The medical experts testified that Ham's lack of physical therapy after surgery contributed to the onset of her frozen shoulder. The Chubb claims representatives agreed that it is important for the patient to start physical therapy and that a delay could lead to frozen shoulder. Nevertheless, Chubb insisted that Ham return to New Jersey and see Dr. DiVerniero again before authorizing physical therapy. There was no legal justification for Chubb to refuse coverage for physical therapy in North Carolina.
Ham presented substantial credible evidence to show that the conditions she developed were caused by Chubb's withholding of authorization for medical treatment and physical therapy. Chubb and Anchor Glass were responsible for deterioration of Ham's medical condition and her resultant disability.
For the same reasons, there was no error in the judge's finding that Ham's non-compliance with authorized treatment in New Jersey was not an intervening cause that absolved Anchor Glass of its responsibility to provide reasonable medical treatment for Ham's injuries.
In sum, we conclude that the Judge of Compensation did not err in ruling that Anchor Glass was required to authorize the type of medical treatment in North Carolina requested by Ham, and that its refusal to do so was a cause of Ham's deteriorating medical condition.

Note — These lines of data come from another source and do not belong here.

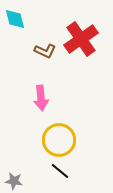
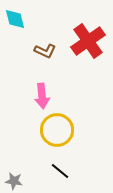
red cross: moved 7 px right, 2 px down
pink arrow: moved 1 px right, 2 px up
yellow circle: moved 2 px left, 10 px up
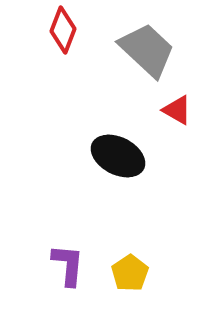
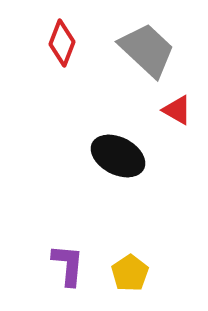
red diamond: moved 1 px left, 13 px down
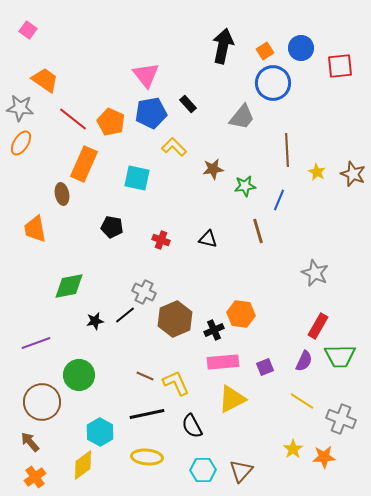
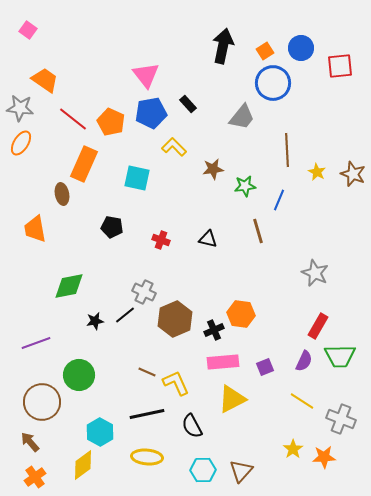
brown line at (145, 376): moved 2 px right, 4 px up
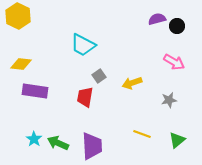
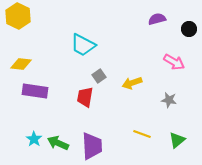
black circle: moved 12 px right, 3 px down
gray star: rotated 21 degrees clockwise
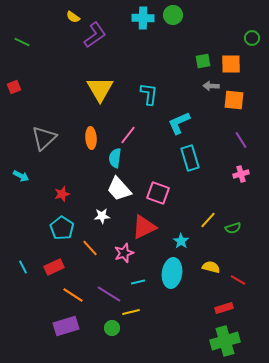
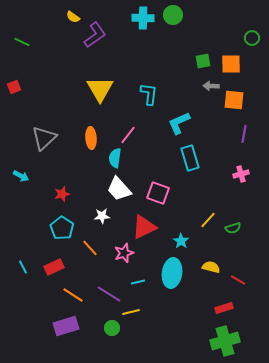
purple line at (241, 140): moved 3 px right, 6 px up; rotated 42 degrees clockwise
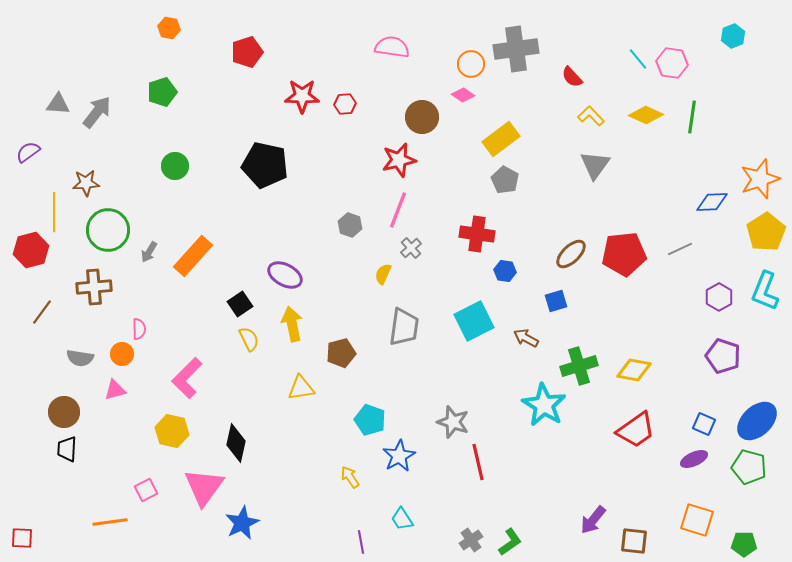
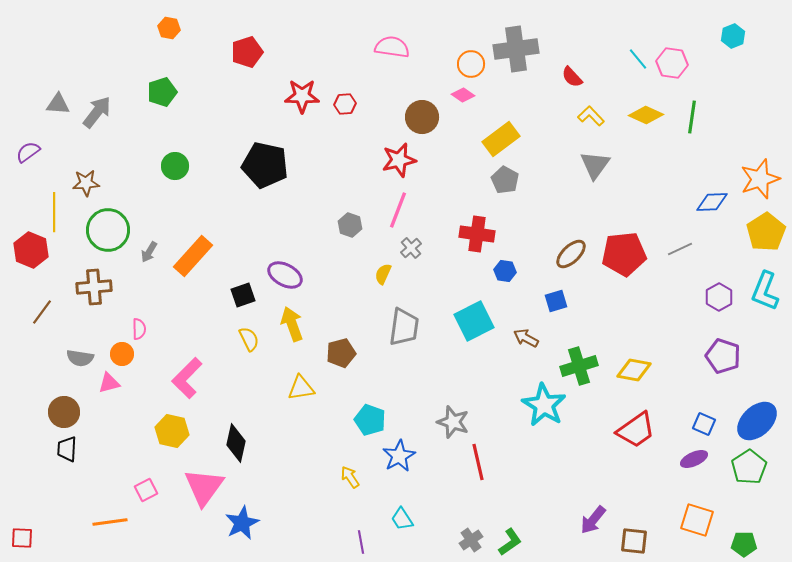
red hexagon at (31, 250): rotated 24 degrees counterclockwise
black square at (240, 304): moved 3 px right, 9 px up; rotated 15 degrees clockwise
yellow arrow at (292, 324): rotated 8 degrees counterclockwise
pink triangle at (115, 390): moved 6 px left, 7 px up
green pentagon at (749, 467): rotated 24 degrees clockwise
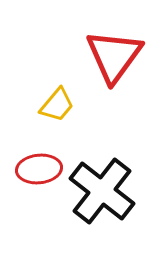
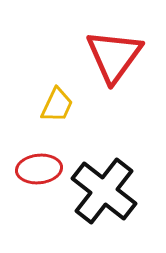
yellow trapezoid: rotated 15 degrees counterclockwise
black cross: moved 2 px right
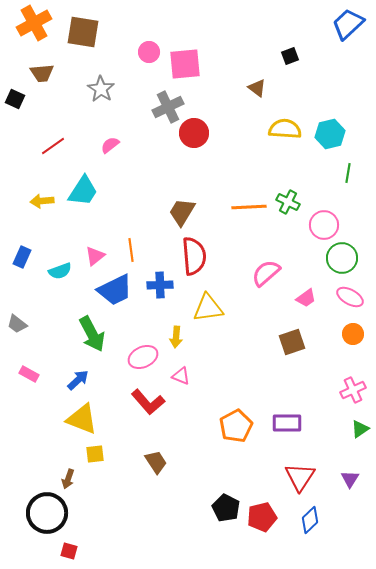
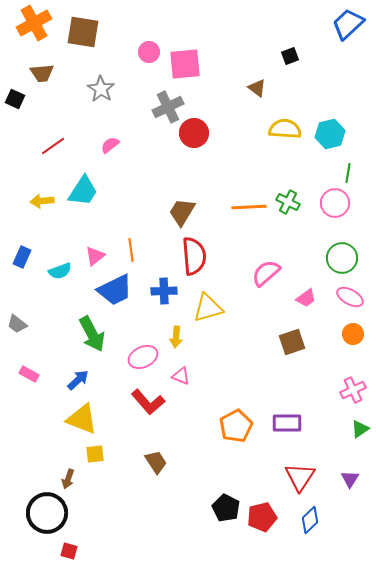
pink circle at (324, 225): moved 11 px right, 22 px up
blue cross at (160, 285): moved 4 px right, 6 px down
yellow triangle at (208, 308): rotated 8 degrees counterclockwise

Anchor Glass also contends that the judge erroneously compelled the production of documents that were protected by the attorney-client privilege. In response to Ham's motion for discovery, the judge ordered that Chubb's claim file be produced for his in camera review. After examining the file, the judge ordered Chubb to disclose some, not all, documents in the file.
Although Anchor Glass argues that the documents were subject to the attorney-client privilege, it has not described the contents of the documents or asserted the reasons they were privileged. It argues only generally that Chubb's claim file was protected by the attorney-client privilege. Ham responds that the documents disclosed were not privileged because they were not communications between client and attorney but claims notes created by Chubb adjusters and nurses in the ordinary course of handling the claim.*fn1
The applicability of the attorney-client privilege is primarily a legal determination. Paff v. Div. of Law, 412 N.J. Super. 140, 149 (App. Div.), certif. denied, 202 N.J. 45 (2010).
Therefore, our standard of review is plenary. Manalapan Realty, L.P. v. Twp. Comm. of Manalapan, 140 N.J. 366, 378 (1995). Having reviewed the documents that were disclosed, we agree
with the judge's ruling. The "claim entries" contained in the documents do not appear to have been communications between client and attorney. The entries were addressed to the file and were entered into the database maintained by Chubb on Ham's claim. Communications between Chubb representatives and attorneys were excluded from disclosure. We find no error in ordering disclosure of the computerized claims notes in Chubb's file.